1. Le samedi 22 août 2009 à , par Prosper

Merci beacoup pour cet article très propice (latin: faustus) pour moi. Je voudrais seulement admettre que l'opéra de Radziwiłł était la première adaptation du Faust, considerée aussi par Goethe comme la meilleure (même qu'il ne connaissait pas des postérieures). Sa vision de "Faust" Goethe formulait comme "une plaisantrie solennelle" que Radziwiłł selon lui a bien deviné. Même il a ajouté des nouveaux fragments au livret qu'on ne peut trouver dans le drame original (p.ex. en 1.4, après les mots: "Blut ist ein ganz besondrer Saft"). D'ailleurs le "Faust" de Radziwiłł est continuellement joué dans le Grand Théâtre à Poznań et j'espère le revoir bientôt.

2. Le samedi 22 août 2009 à , par DavidLeMarrec

Bonsoir Prosper,

Et merci pour toutes ces précisions !

Ca donne furieusement envie de se précipiter à Poznań, parce qu'il n'y a rien d'étonnant à ce que Goethe l'ait trouvé excellent : c'est très proche du texte, et aussi de son esprit, avec ce mélange de drame et de facéties, qui se trouvent ici jusque dans la forme de la musique.

Pour ce qui est des dates, la création (1820) est postérieure à celle de Spohr (1816), mais il est tout à fait possible, voire probable, que sa conception ait débuté antérieurement.

Merci encore !

3. Le samedi 22 août 2009 à , par Prosper

Bonsoir!

Quelle vitesse agréable! Oui, Spohr a été avant. Cependant les parties de Radziwiłł a été presenté en scène en 1810 à Berlin (et il y a parfois des mentions que c'était tout d'un coup la date de la première). La version pleine a paru en 1830. Un an avant Chopin l'a lu.

C'est incroyable qu'il y a un propos musical- savez-vous d'où il provienne? C'est clair qu'il n'y a pas des enregistrements achetables même en Pologne. Moi j'ai gaigné à peine la partiture chez un bouquiniste biélorusse.

Mes salutations!

4. Le dimanche 23 août 2009 à , par DavidLeMarrec

Bonjour Prosper,

Effectivement, d'après le Grove : composition débutée avant 1810, extraits représentés dès 1816, partition achevée en 1831 et représentée en intégralité en 1835.
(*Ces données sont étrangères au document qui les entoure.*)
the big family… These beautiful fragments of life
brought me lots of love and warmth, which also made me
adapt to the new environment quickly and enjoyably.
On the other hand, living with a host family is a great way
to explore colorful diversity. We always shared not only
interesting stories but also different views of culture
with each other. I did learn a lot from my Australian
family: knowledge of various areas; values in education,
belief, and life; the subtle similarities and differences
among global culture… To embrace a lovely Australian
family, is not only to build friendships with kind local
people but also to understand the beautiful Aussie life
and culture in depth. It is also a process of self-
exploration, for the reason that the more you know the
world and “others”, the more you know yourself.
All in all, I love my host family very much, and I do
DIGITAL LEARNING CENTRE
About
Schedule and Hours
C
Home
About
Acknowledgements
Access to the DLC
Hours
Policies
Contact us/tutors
Ma version est dirigée par Joshard Daus (Ensemble Zelter de l'Académie de chant de Berlin et Staatsorchester Braunschweig). Dans les rôles principaux : Fionnuala McCarthy (Gretchen), Annette Kuhn (Marthe), Thomas Dewald (Faust), et le plus célèbre Thomas Mohr (Méphisto).
C'est un repiquage de radiodiffusion, bien sûr, parce que ce n'est nullement commercialisé - ce qui rend assez difficile de trouver des interlocuteurs pour en parler !
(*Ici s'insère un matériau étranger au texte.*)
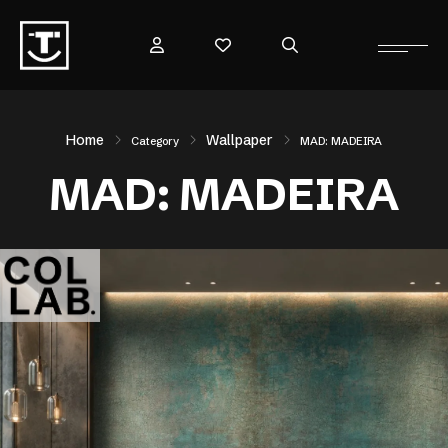
Home
Wallpaper
Category
MAD: MADEIRA
MAD: MADEIRA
Vu la rareté absolue (et la qualité) de l'oeuvre, à titre exceptionnel, j'échangerais volontiers scan de partition contre version sonore. -<]:o)

Bonne journée !

5. Le lundi 24 août 2009 à , par Prosper

Bonsoir!

Bien sûr! Quand je reprendrai ma partition (que j'ai laissé malheuresement à Poznań...) je ferai un scan pour vous!

Selon un article de L. Kolago (Poznań 2003) quand Carl Zelter a refusé d'écrire la musique après les encouragement de Goethe, Radziwiłł avait déjà commencé sa composition en 1808. Dans un lettre de Carl Zelter pour Goethe de 1810 "un aristocrate se fatigue beaucoup pour composer la musique à la tragédie". Les premiers fragments était présentés en Singakademie à Berlin en 1810. Un an plus tard les mêmes- à Weimar chez Goethe. Après- la version augumentée en 1816 à Berlin (premièrement en scène). La version intégrale en 1835 (1830 c'est ma faute, mais c'est vrai que Chopin l'a lu en 1829 et avec une admiration). Il y avait aussi la version polonaise en 1848. D'après tout cette histoire est assez intéressante...

Bonne nuit!

6. Le lundi 24 août 2009 à , par DavidLeMarrec

Et Zelter n'aurait pas fait mieux ! Pour ceux qui connaissent Zelter (1, 2 et 3), c'est assez dans le même genre, à ceci près que Radziwiłł sait admirablement varier les atmosphères... et quel humour !

C'est vraiment un bijou, il faut le répéter.

Merci encore pour toutes informations factuelles !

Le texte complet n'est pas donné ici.